150 miligrama kadar tüketim deneyimleri olmasına rağmen, genellikle 15 ile 50 miligram arasında değişen dozlarda tüketilmektedir.
Bir kez tüketildiğinde, beynin kan dolaşımını vücudun geri kalanının akımından ayıran kan-beyin bariyerini aşarak beyin bölgelerine kolayca erişir.
Bu maddenin sentezinin beynin küçük bir endokrin bölgesi olan epifiz bezinde yapılabileceği varsayılmaktadır.
Ayrıca, DMT'nin SIMA-1 reseptörünün bir düzenleyicisi olarak insan sinir sisteminde temel bir rol oynadığı keşfedilmiştir, ancak bu ilacın geliştirdiği spesifik beyin etki mekanizması henüz detaylandırılmamıştır.
Endojen bir madde olarak DMT
Bu maddenin beynin epifiz bezinde hareket edebildiğinin keşfi, sadece ilacın bazı etkilerini bilmekle kalmadı, aynı zamanda DMT maddesinin beyin tarafından doğal olarak üretildiğini bilmemizi sağladı.
DMT'yi sadece bitkilerde veya bitki elementlerinde bulmuyoruz, aynı zamanda insanlar da bu maddeyi vücudumuzda normal bir şekilde salgılıyor. Özellikle DMT, diensefalonun çatısındaki bir bölge olan ve popüler olarak "üçüncü göz" olarak bilinen epifiz bezi tarafından üretilir.
Bu bezin temel işlevi, uyanık uyku döngüsünü düzenleyen bir gerçek olan ışık olmadığında melatonin üretmektir.

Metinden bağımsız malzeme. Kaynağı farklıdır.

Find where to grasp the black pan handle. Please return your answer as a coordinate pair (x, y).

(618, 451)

Aynı şekilde, epifiz bezi de duyusal aktiviteler gerçekleştirir ve gözler aracılığıyla yakalanan ışık bilgisinin dönüştürülmesini sağlayan ana görsel yollardan biri olarak kabul edilir.
Öte yandan önemli bir antioksidan güce sahip, timustaki kanser hücrelerinin apoptoz sürecine katılan, endokrin ve büyüme ile ilgili yönleri kontrol eden bir bölgedir.
Son olarak, epifiz bezi, uykunun görsel etkilerini üretmekten, iç bilinci güçlendirmekten ve zaman ve gerçeklik kavramını kontrol etmekten sorumlu olan Dimetiltriptamin'i yani DMT'yi üretir.
Bu madde beyin tarafından normal olarak küçük miktarlarda salgılanır, ancak DMT tüketildiğinde, ilaç endojen dimetiltriptamine "eklenir".
Bu gerçek, ilacın etkilerinin büyük bir bölümünü açıklayacaktır çünkü bu maddenin kontrol ettiği işlevler, ilacın girişi ve epifiz bezindeki DMT miktarındaki büyük artışla değişecektir.
Referanslar
- Casas M, Collazos F, Ramos-Quiroga JA, Roncero C.Uyuşturucu bağımlılığının psikofarmakolojisi. Barselona: Promedic; 2002.
- (2006). 2004 yıllık raporu. AB ve Norveç'te uyuşturucu bağımlılığı sorunu.
- Gifford, E. ve Humphreys, K. (2007). Bağımlılığın psikolojik bilimi. Bağımlılık, 102, 352-361.
- Alexander ve Ann Shulguin. Tanıdığım ve Sevdiğim Triptaminler: Kimya Devam Ediyor. DıPT.